= TASK GOAL =
Every line from the one with "что полость глубже, чем предполагалось. Она" through the final line of the entries below should be returned exactly; leave out all other lines.

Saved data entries
- - - - -

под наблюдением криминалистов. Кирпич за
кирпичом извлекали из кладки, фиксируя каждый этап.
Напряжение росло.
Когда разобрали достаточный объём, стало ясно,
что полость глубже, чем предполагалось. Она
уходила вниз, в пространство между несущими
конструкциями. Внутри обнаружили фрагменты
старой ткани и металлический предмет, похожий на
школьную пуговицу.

- - - - -

= OUTPUT OF THE EXERCISE =
что полость глубже, чем предполагалось. Она
уходила вниз, в пространство между несущими
конструкциями. Внутри обнаружили фрагменты
старой ткани и металлический предмет, похожий на
школьную пуговицу.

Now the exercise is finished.